# Task description
In the material below, identify each line bearing the word "This". Reproduce those lines.

# Task inputs
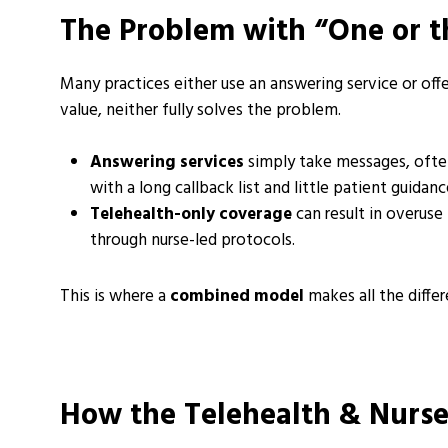
The Problem with “One or t
Many practices either use an answering service or off
value, neither fully solves the problem.
Answering services
simply take messages, ofte
with a long callback list and little patient guida
Telehealth-only coverage
can result in overuse
through nurse-led protocols.
This is where a
combined model
makes all the differ
How the Telehealth & Nurs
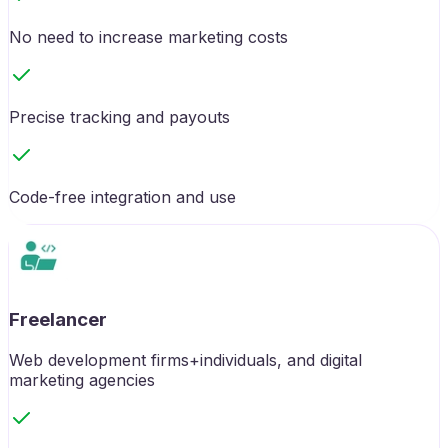
No need to increase marketing costs
Precise tracking and payouts
Code-free integration and use
Freelancer
Web development firms+individuals, and digital
marketing agencies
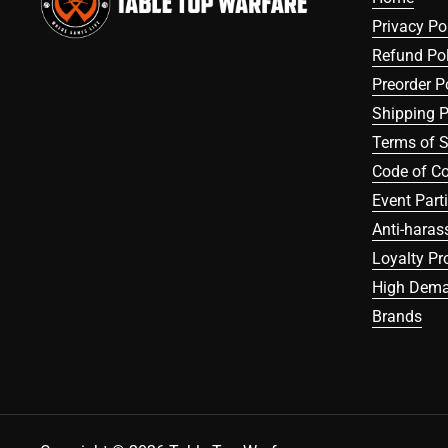
Privacy Po
Refund Pol
Preorder P
Shipping P
Terms of S
Code of C
Event Part
Anti-haras
Loyalty P
High Dema
Brands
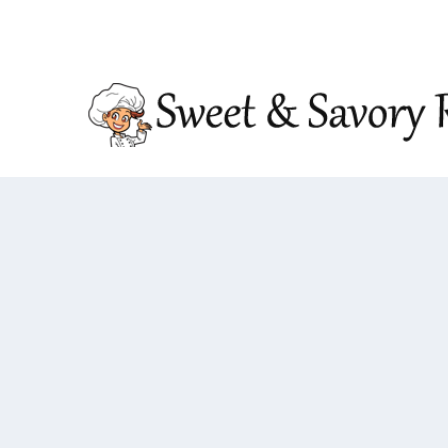
TRENDING:
DOUBLE CRUNCH HONEY GARLIC CHIC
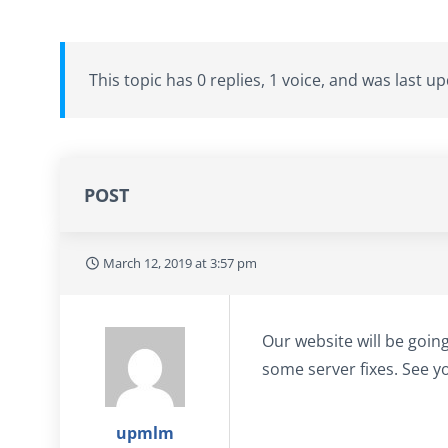
This topic has 0 replies, 1 voice, and was last 
POST
March 12, 2019 at 3:57 pm
Our website will be goin
some server fixes. See yo
upmlm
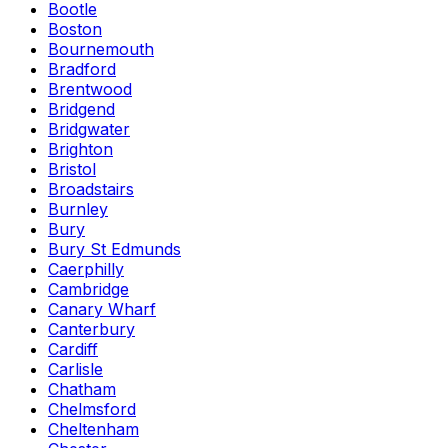
Bootle
Boston
Bournemouth
Bradford
Brentwood
Bridgend
Bridgwater
Brighton
Bristol
Broadstairs
Burnley
Bury
Bury St Edmunds
Caerphilly
Cambridge
Canary Wharf
Canterbury
Cardiff
Carlisle
Chatham
Chelmsford
Cheltenham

# Your response
This is where a
This topic has 0 replies, 1 voice, and was last 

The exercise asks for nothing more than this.